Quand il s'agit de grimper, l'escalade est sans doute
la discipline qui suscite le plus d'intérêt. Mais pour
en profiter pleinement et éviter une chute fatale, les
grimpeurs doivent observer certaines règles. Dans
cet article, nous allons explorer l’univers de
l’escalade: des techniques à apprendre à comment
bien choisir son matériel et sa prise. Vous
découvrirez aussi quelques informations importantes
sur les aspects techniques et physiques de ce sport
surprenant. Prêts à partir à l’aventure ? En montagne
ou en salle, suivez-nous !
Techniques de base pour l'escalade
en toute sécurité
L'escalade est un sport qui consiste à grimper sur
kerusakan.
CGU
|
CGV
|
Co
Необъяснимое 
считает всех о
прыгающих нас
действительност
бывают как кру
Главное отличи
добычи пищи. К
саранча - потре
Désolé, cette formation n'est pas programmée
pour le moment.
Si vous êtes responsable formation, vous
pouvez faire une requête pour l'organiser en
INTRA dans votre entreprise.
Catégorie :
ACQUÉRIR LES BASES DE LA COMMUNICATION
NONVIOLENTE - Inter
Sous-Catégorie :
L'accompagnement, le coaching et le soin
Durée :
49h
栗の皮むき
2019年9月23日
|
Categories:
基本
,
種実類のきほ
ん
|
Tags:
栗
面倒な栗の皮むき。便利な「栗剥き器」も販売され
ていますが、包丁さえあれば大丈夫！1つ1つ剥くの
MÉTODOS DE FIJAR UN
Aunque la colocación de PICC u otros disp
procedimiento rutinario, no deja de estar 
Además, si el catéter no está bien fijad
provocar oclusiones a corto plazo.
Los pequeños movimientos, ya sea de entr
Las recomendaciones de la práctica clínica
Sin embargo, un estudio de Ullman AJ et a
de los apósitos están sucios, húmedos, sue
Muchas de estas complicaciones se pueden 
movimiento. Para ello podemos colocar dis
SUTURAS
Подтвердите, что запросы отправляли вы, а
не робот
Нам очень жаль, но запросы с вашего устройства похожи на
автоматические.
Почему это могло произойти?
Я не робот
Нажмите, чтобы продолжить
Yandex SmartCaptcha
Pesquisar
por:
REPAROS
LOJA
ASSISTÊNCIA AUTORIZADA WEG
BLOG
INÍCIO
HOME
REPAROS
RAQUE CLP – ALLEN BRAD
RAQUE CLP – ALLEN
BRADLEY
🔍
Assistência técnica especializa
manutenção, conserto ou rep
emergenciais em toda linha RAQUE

Task description: Word for word, please print every line from the beginning of the records to the line bearing "Aunque la colocación de PICC u otros disp", counting both ends and stopping there.

Task result:
Quand il s'agit de grimper, l'escalade est sans doute
la discipline qui suscite le plus d'intérêt. Mais pour
en profiter pleinement et éviter une chute fatale, les
grimpeurs doivent observer certaines règles. Dans
cet article, nous allons explorer l’univers de
l’escalade: des techniques à apprendre à comment
bien choisir son matériel et sa prise. Vous
découvrirez aussi quelques informations importantes
sur les aspects techniques et physiques de ce sport
surprenant. Prêts à partir à l’aventure ? En montagne
ou en salle, suivez-nous !
Techniques de base pour l'escalade
en toute sécurité
L'escalade est un sport qui consiste à grimper sur
kerusakan.
CGU
|
CGV
|
Co
Необъяснимое 
считает всех о
прыгающих нас
действительност
бывают как кру
Главное отличи
добычи пищи. К
саранча - потре
Désolé, cette formation n'est pas programmée
pour le moment.
Si vous êtes responsable formation, vous
pouvez faire une requête pour l'organiser en
INTRA dans votre entreprise.
Catégorie :
ACQUÉRIR LES BASES DE LA COMMUNICATION
NONVIOLENTE - Inter
Sous-Catégorie :
L'accompagnement, le coaching et le soin
Durée :
49h
栗の皮むき
2019年9月23日
|
Categories:
基本
,
種実類のきほ
ん
|
Tags:
栗
面倒な栗の皮むき。便利な「栗剥き器」も販売され
ていますが、包丁さえあれば大丈夫！1つ1つ剥くの
MÉTODOS DE FIJAR UN
Aunque la colocación de PICC u otros disp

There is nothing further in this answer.